Allowing their world to speak for itself without subtitles to feed us cues is an audacious choice and one that’s probably earned Slaboshpitsky most of the acclaim lauded. It’s an immersive maneuver—simple in its authenticity and complex in its technical orchestration. Because even though the view is unfiltered, The Tribe isn’t made specifically for the deaf. It must still be accessible for the mainstream public who’s willing to give it a try, to follow along without getting frustrated. The writer/director’s decision to utilize long-takes becomes a crucial factor of this sense of universal transparency by letting us watch conversations unfold in real time with real emotion. Reaction shots meant to chop up dialogue for impact are meaningless. We need to see cadence through pacing and long-takes provide exactly that.
I could be wrong but almost every scene begins and ends before a cut, each new area and character within carefully blocked or positioned so the frame never misses a beat. This timing is measured to perfection right from Sergey’s (Grigoriy Fesenko) arrival to his Kiev boarding school. We watch him enter the grounds, get told by a janitor to use the entranceway around back, and wait until he pops up in the distance of the shot’s static climax depicting a celebration clapping and dispersing in real time. His “friendly” tour of assimilation led by King (Alexander Osadchiy) travels hallway to hallway and through rooms for laughter and geographical bearings, each destination and result speaking volumes when hand gestures fail. We experience King’s optimism and likewise Gera’s (Alexander Dsiadevich) antagonistic aggression.

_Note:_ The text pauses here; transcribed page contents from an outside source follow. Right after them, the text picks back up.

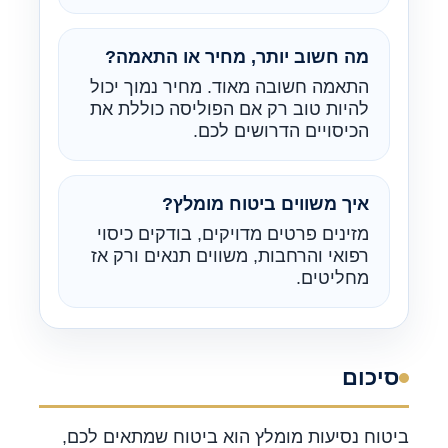
מה חשוב יותר, מחיר או התאמה?
התאמה חשובה מאוד. מחיר נמוך יכול
להיות טוב רק אם הפוליסה כוללת את
הכיסויים הדרושים לכם.
איך משווים ביטוח מומלץ?
מזינים פרטים מדויקים, בודקים כיסוי
רפואי והרחבות, משווים תנאים ורק אז
מחליטים.
סיכום
ביטוח נסיעות מומלץ הוא ביטוח שמתאים לכם,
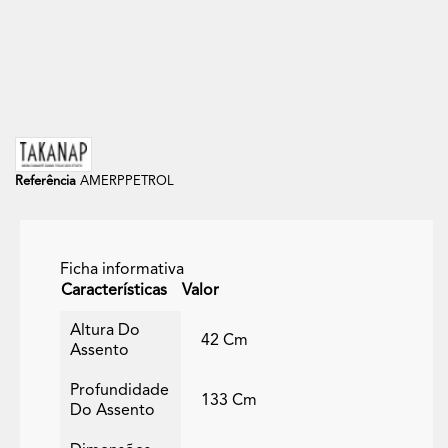
Referência
AMERPPETROL
Ficha informativa
Características
Valor
Altura Do
42 Cm
Assento
Profundidade
133 Cm
Do Assento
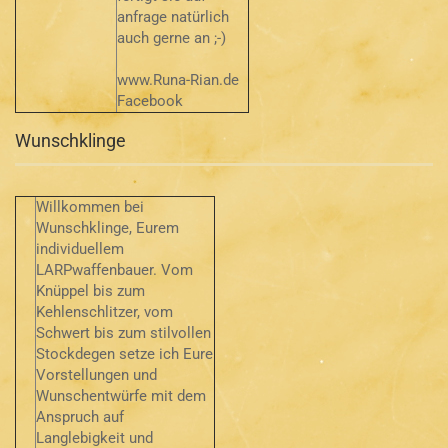
anfrage natürlich
auch gerne an ;-)
www.Runa-Rian.de
Facebook
Wunschklinge
Willkommen bei
Wunschklinge, Eurem
individuellem
LARPwaffenbauer. Vom
Knüppel bis zum
Kehlenschlitzer, vom
Schwert bis zum stilvollen
Stockdegen setze ich Eure
Vorstellungen und
Wunschentwürfe mit dem
Anspruch auf
Langlebigkeit und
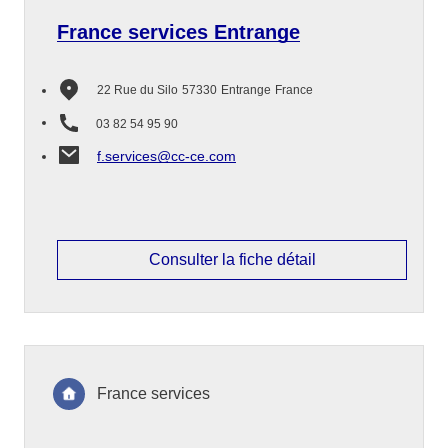
France services Entrange
22 Rue du Silo
57330
Entrange
France
03 82 54 95 90
f.services@cc-ce.com
Consulter la fiche détail
France services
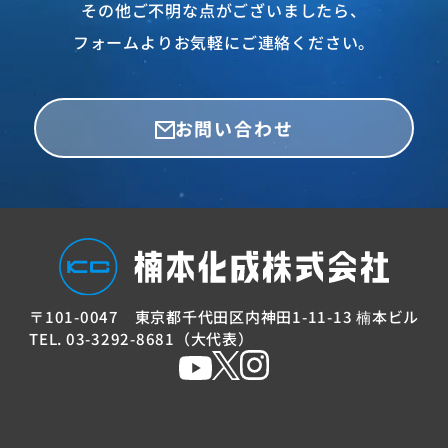
その他ご不明な点がございましたら、
フォームよりお気軽にご連絡ください。
お問い合わせ
〒101-0047
東京都千代田区内神田
1-11-13 楠本ビル
TEL. 03-3292-8681（大代表）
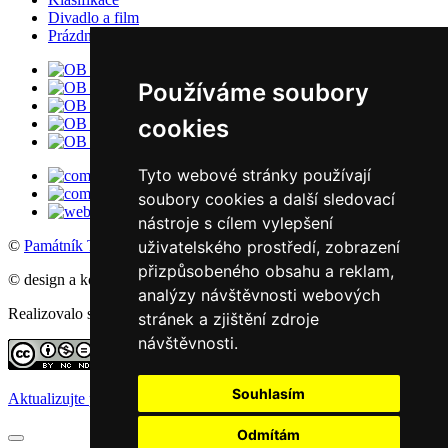
Divadlo a film
Prázdniny
Používáme soubory
cookies
Tyto webové stránky používají
soubory cookies a další sledovací
nástroje s cílem vylepšení
©
Památník Terezín
, 2016
uživatelského prostředí, zobrazení
přizpůsobeného obsahu a reklam,
© design a koncept: agemy s.r.o,
Studio ThD
, 2011
analýzy návštěvnosti webových
Realizovalo studio:
WebSite21
stránek a zjištění zdroje
návštěvnosti.
Souhlasím
Aktualizujte předvolby souborů cookie
Odmítám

The long and short of the plot concerns Sergey and his chaotic acceptance into the titular gang of miscreants organized by their shop teacher (Alexander Panivan). This crew runs train scams to fleece money from unsuspecting commuters, sells drugs (I think since we never see what the luggage bags changing hands carry), and pimp out Anya (Yana Novikova) and Svetka (Rosa Babiy). To win his way in Sergey must take a beating, give one back, and serve as King’s right-hand muscle. His promotion to handling the girls—collecting money from their truck yard Johns—comes as a result of tragedy. He volunteers to acquire more good will, but curiosity quickly derails all he’s built. Paying for a taste of the merchandise is one thing, believing her to be his quite another.

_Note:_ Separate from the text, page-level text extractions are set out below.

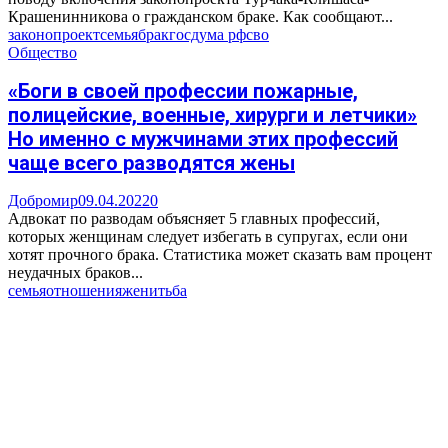
Крашенинникова о гражданском браке. Как сообщают...
законопроект
семья
брак
госдума рф
сво
Общество
«Боги в своей профессии пожарные,
полицейские, военные, хирурги и летчики»
Но именно с мужчинами этих профессий
чаще всего разводятся жены
Добромир
09.04.2022
0
Адвокат по разводам объясняет 5 главных профессий,
которых женщинам следует избегать в супругах, если они
хотят прочного брака. Статистика может сказать вам процент
неудачных браков...
семья
отношения
женитьба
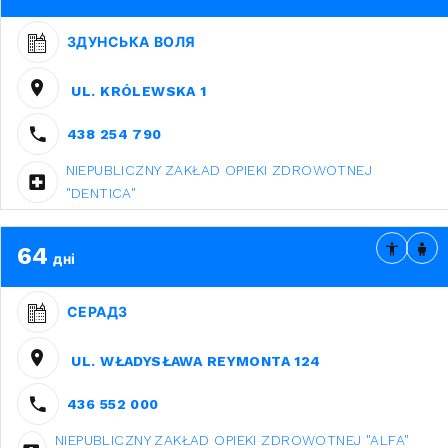
ЗДУНСЬКА ВОЛЯ
UL. KRÓLEWSKA 1
438 254 790
NIEPUBLICZNY ZAKŁAD OPIEKI ZDROWOTNEJ
"DENTICA"
64
дні
СЕРАДЗ
UL. WŁADYSŁAWA REYMONTA 124
436 552 000
NIEPUBLICZNY ZAKŁAD OPIEKI ZDROWOTNEJ "ALFA"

Sergey’s fall is just as rapid as his rise—maybe more so once he’s relegated to bunking with a mentally handicapped classmate instead of Gera and the boys. His obsession with fitting in and surviving the school’s extracurricular activities turns towards Anya. Caught with a bit of Stockholm syndrome, her feelings for him appear comparable and yet her duty to the tribe trumps them. Add in a subplot involving Italian passports that I admittedly never fully grasped and the climax becomes the blast of a gradually building explosion ticking down until every last vestige of humanity has been beaten out of Sergey to leave him a shell of a man with nothing to lose. The results are devastating and yet inevitable to the point where I think I actually felt relieved.

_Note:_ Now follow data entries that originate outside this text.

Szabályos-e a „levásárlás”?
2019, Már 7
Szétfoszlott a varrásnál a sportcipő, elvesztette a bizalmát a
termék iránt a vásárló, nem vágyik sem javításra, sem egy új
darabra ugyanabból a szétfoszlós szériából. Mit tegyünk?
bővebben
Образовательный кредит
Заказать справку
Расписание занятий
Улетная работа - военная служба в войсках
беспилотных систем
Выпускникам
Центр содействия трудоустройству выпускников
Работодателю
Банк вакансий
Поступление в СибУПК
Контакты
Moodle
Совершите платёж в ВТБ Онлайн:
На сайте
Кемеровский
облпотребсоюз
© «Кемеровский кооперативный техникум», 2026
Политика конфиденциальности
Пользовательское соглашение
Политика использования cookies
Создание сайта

And not just because it might spell the end to Sergey’s suffering. I didn’t mind the escape from the extreme brutality Slaboshpitsky depicts in its uncut form too. Every fight, sex scene, and even an abortion procedure are shown from a distance and without artifice. There are no close-ups of orgasmic faces or curled lips of rage. We merely receive the sound effects of flesh on flesh or the screams of agony. When someone’s knocked out there’s only silence and deadly stillness. Actions we’d normally see prevented solely due to the noise each emits are carried out systematically and worry-free because those out of sight have no idea what’s happening a few feet away. Their rules are completely different than ours, their environment impossible to fathom.
In this way we can never truly guess what will happen next. We know it will be severe and bleak to match the tone consistently ravaging all light from beginning to end, but the details and who’s affected is up in the air. We place our own experiences upon Sergey, Anya and the others forgetting how trapped within themselves they are without our aural capabilities. When someone is talking behind their back they are unaware. Arguments needing a continuous stream of slaps to grab the other person’s attention makes verbal lashings physical and angrier. If King or Gera wants to voice his displeasure, it comes with a punch to the gut—simple and effective. And when vengeance looms on the horizon, there’s no more vulnerable state than sightless slumber.